Bunun üzerine otoyol ve köprü projelerinde Karayolları Genel Müdürlüğü (KGM) gelir garantisi veriyor.

Bankaları bu gelir garantileri de ikna etmiyor. Öyle ya KGM’nin bütçesindeki her 100 liranın 50’si bu garantilere gidiyor. Yabancı para cinsinden verilen ve yabancı paranın ülkesindeki enflasyona göre artırılan bu garantiler, kurlardaki ve enflasyondaki yükselme sonucunda KGM’nin bütçesinin önemli bir kısmını donuk hale getiriyor.

Bankalar da haklı olarak KGM’nin temerrüde düşmesinden endişe ediyorlar.

KGM’nin gelir garantileri köprü ve yol projelerinde kredi bulmayı kolaylaştırmıyorsa ne olacak? Ne yani bu projelerden cayılacak mı?

Değerli okur durun telaş etmeyin. O iş yetkililerde?

2013 yılında Kamu Finansmanı ve Borç Yönetiminin

Düzenlenmesi Hakkında Kanun’da değişiklik yapıldı.

Bu çerçevede “borç üstlenim taahhüdü” başlığı altında yeni bir garanti mekanizması geliştirildi.

İdareden veya işletmeden kaynaklanan nedenlerle proje sözleşmesinin feshedilmesi halinde; kredi bakiyesinin Hazine tarafından üstlenilmesi öngörüldü.

Düzenlemenin ilk halinde borç üstlenimine konu olacak ana kredi tutarı, proje sözleşmesinin fesih sebebine bağlı olarak değişiklik göstermekte ve görevli şirketi kusuru nedeniyle fesih halinde üstlenilebilecek tutar azami ana kredinin %85’i ile sınırlandırılmıştı.

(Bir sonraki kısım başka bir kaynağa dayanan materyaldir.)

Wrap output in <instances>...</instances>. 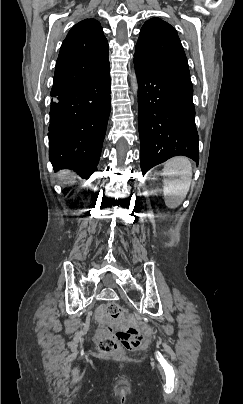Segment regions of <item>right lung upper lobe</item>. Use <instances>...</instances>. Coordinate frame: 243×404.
<instances>
[{"instance_id":"cb5924a9","label":"right lung upper lobe","mask_w":243,"mask_h":404,"mask_svg":"<svg viewBox=\"0 0 243 404\" xmlns=\"http://www.w3.org/2000/svg\"><path fill=\"white\" fill-rule=\"evenodd\" d=\"M108 48L103 29L95 19H85L73 26L60 48L51 94L108 70Z\"/></svg>"}]
</instances>
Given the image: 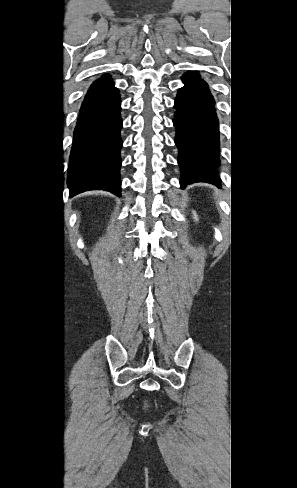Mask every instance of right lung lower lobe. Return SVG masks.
Segmentation results:
<instances>
[{
  "label": "right lung lower lobe",
  "instance_id": "1",
  "mask_svg": "<svg viewBox=\"0 0 297 488\" xmlns=\"http://www.w3.org/2000/svg\"><path fill=\"white\" fill-rule=\"evenodd\" d=\"M120 105L119 91L109 78L85 96L68 169L71 197L88 190L120 196Z\"/></svg>",
  "mask_w": 297,
  "mask_h": 488
}]
</instances>
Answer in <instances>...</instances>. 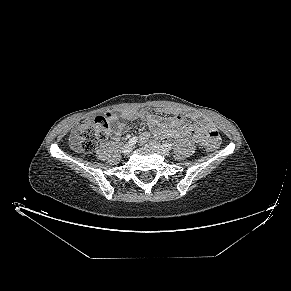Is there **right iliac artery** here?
I'll return each mask as SVG.
<instances>
[{
    "mask_svg": "<svg viewBox=\"0 0 291 291\" xmlns=\"http://www.w3.org/2000/svg\"><path fill=\"white\" fill-rule=\"evenodd\" d=\"M137 137H132L129 141H128V143L129 144H131V145H134L136 142H137Z\"/></svg>",
    "mask_w": 291,
    "mask_h": 291,
    "instance_id": "right-iliac-artery-1",
    "label": "right iliac artery"
}]
</instances>
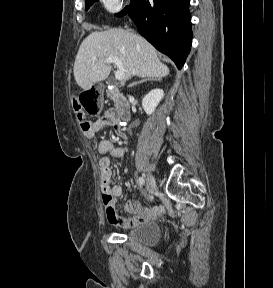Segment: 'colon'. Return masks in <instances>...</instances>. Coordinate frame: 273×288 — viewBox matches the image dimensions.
Masks as SVG:
<instances>
[{
    "instance_id": "1",
    "label": "colon",
    "mask_w": 273,
    "mask_h": 288,
    "mask_svg": "<svg viewBox=\"0 0 273 288\" xmlns=\"http://www.w3.org/2000/svg\"><path fill=\"white\" fill-rule=\"evenodd\" d=\"M73 107L82 129H88L90 126L88 117L99 114L102 108L99 90L91 89L80 93L74 97Z\"/></svg>"
}]
</instances>
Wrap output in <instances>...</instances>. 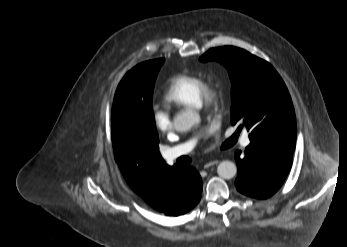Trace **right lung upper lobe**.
I'll return each instance as SVG.
<instances>
[{"label": "right lung upper lobe", "mask_w": 347, "mask_h": 247, "mask_svg": "<svg viewBox=\"0 0 347 247\" xmlns=\"http://www.w3.org/2000/svg\"><path fill=\"white\" fill-rule=\"evenodd\" d=\"M115 160L130 187L153 208L165 210L172 197L177 164L169 166L159 147L128 143L112 134Z\"/></svg>", "instance_id": "cb5924a9"}]
</instances>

Bu sınırlamanın amacı kreditörlerin de risk paylaşımına dâhil edilmesiydi. Böylece kreditörlerin de finansman sağlama ve işletme sürecinde projeyi yakından izlemeleri beklenmekteydi.

Değerli okur finansman sağlama, izleme, takip, değerlendirme ne kadar zahmetli bir süreçtir bilir misiniz? Allah muhafaza bankalar bu işlerden birisini veya daha çoğunui eksik ve hatalı yaparlarsa ve şirket kusuru nedeniyle sözleşme feshedilirse, verdikleri 100 liralık kredinin 15 lirasını kaybedecekler. Hakka reva mı?

Durun sakin olun.

Yeni hükümet sisteminde bu sorun da çözüldü.

2019 yılında bir Cumhurbaşkanlığı kararıyla bu sınırlama kaldırıldı ve fesih nedenine bakılmaksızın ana kredilerin tamamının Hazine tarafından üstlenilebilmesi mümkün hale getirildi.

İNGİLİZ HUKUKU

Değerli okur KGM ile Hazine’nin temerrüde düşmeleri arasında fark bulunmaktadır.

KGM temerrüde düşerse son tahlilde bir kamu kurumu borcunu ödeme güçlüğüne düşmüştür. Sözleşme hükümlerine göre süreç devam eder.

Ancak “borç üstlenimi taahhüdü” çerçevesinde Hazine temerrüde düşerse ortaya çok farklı bir manzara çıkar.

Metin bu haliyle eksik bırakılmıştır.